Back in 1980, less than 30% of all jobs in the United States were low income jobs. Today, more than 40% of all jobs in the United States are low income jobs. This trend is perfect for JP Morgan because it means that the number of low income workers that are eligible for food stamps is going to keep increasing.
And what makes all of this even sadder is that JP Morgan has outsourced many of the customer service jobs for its food stamp program to India.
Yes, you read that correctly.
When Americans that can’t find a decent job need help with their food stamps there is a good chance that they will be talking to a customer service representative sitting in India.
Isn’t that crazy?
When ABC News confronted JP Morgan about this, JP Morgan would not tell ABC which states have customer service calls sent to India and which states have them handled inside the United States….
JP Morgan is the only one today still operating public-assistance call centers overseas. The company refused to say which states had calls routed to India and which ones had calls stay domestically. That decision, the company said, was often left up to the individual states.
But JP Morgan doesn’t just handle food stamps. JP Morgan also issues child support debit cards in 15 states and unemployment insurance debit cards in 7 states.
Of course JP Morgan is not the only big bank involved in this kind of business. Several others are also making money in massive quantities on the backs of the poor.
The following example comes from a Huffington Post article….
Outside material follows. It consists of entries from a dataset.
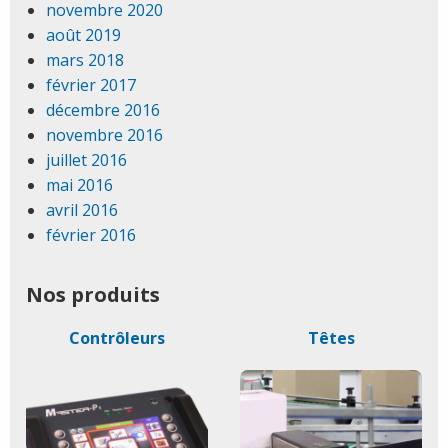
novembre 2020
août 2019
mars 2018
février 2017
décembre 2016
novembre 2016
juillet 2016
mai 2016
avril 2016
février 2016
Nos produits
Contrôleurs
Têtes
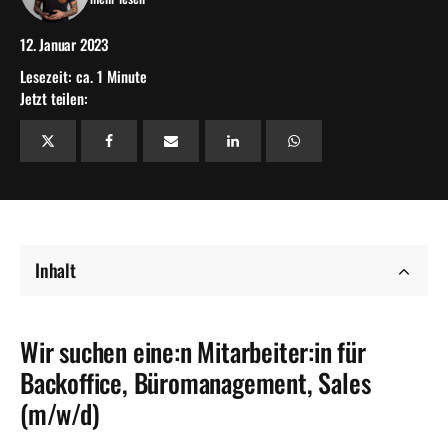
12. Januar 2023
Lesezeit: ca. 1 Minute
Jetzt teilen:
Inhalt
Wir suchen eine:n Mitarbeiter:in für
Backoffice, Büromanagement, Sales
(m/w/d)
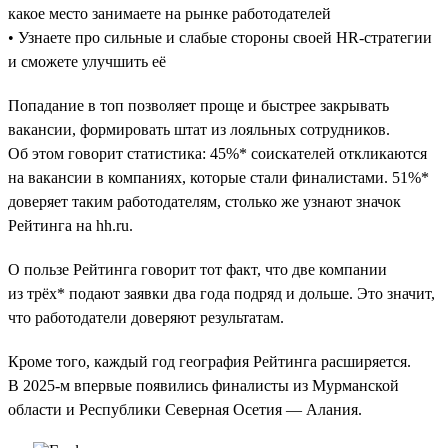
какое место занимаете на рынке работодателей
• Узнаете про сильные и слабые стороны своей HR-стратегии
и сможете улучшить её
Попадание в топ позволяет проще и быстрее закрывать
вакансии, формировать штат из лояльных сотрудников.
Об этом говорит статистика: 45%* соискателей откликаются
на вакансии в компаниях, которые стали финалистами. 51%*
доверяет таким работодателям, столько же узнают значок
Рейтинга на hh.ru.
О пользе Рейтинга говорит тот факт, что две компании
из трёх* подают заявки два года подряд и дольше. Это значит,
что работодатели доверяют результатам.
Кроме того, каждый год география Рейтинга расширяется.
В 2025-м впервые появились финалисты из Мурманской
области и Республики Северная Осетия — Алания.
Shawana Busby does not seem like the sort of customer who would be at the center of a major bank’s business plan. Out of work for much of the last three years, she depends upon a $264-a-week unemployment check from the state of South Carolina. But the state has contracted with Bank of America to administer its unemployment benefits, and Busby has frequently found herself incurring bank fees to get her money.
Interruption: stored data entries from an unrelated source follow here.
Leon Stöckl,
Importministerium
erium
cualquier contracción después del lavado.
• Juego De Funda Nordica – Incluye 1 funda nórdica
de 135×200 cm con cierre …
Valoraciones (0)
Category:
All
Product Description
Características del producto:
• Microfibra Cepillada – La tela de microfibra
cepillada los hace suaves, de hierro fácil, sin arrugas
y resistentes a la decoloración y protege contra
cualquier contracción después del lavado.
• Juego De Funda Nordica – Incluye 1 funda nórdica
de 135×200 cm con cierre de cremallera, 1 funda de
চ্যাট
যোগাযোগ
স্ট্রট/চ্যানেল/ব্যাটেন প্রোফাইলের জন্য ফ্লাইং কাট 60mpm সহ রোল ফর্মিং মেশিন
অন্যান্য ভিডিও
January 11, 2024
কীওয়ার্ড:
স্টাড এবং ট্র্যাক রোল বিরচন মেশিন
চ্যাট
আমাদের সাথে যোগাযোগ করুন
To withdraw her benefits, Busby, 33, uses a Bank of America prepaid debit card on which the state deposits her funds. She could visit a Bank of America ATM free of charge. But this small community in the state’s rural center, her hometown, does not have a Bank of America branch. Neither do the surrounding towns where she drops off her kids at school and attends church.
She could drive north to Columbia, the state capital, and use a Bank of America ATM there. But that entails a 50 mile drive, cutting into her gas budget. So Busby visits the ATMs in her area and begrudgingly accepts the fees, which reach as high as five dollars per transaction. She estimates that she has paid at least $350 in fees to tap her unemployment benefits.
There is something about all of this that just seems very, very wrong.
When we have good jobs, the big banks hit us with outrageous bank fees and they try to get us enslaved to credit card debt.
When we are down on our luck and become dependent on the government, the big banks still find ways of making money at our expense.
Why do the banksters always seem to win and we always seem to lose?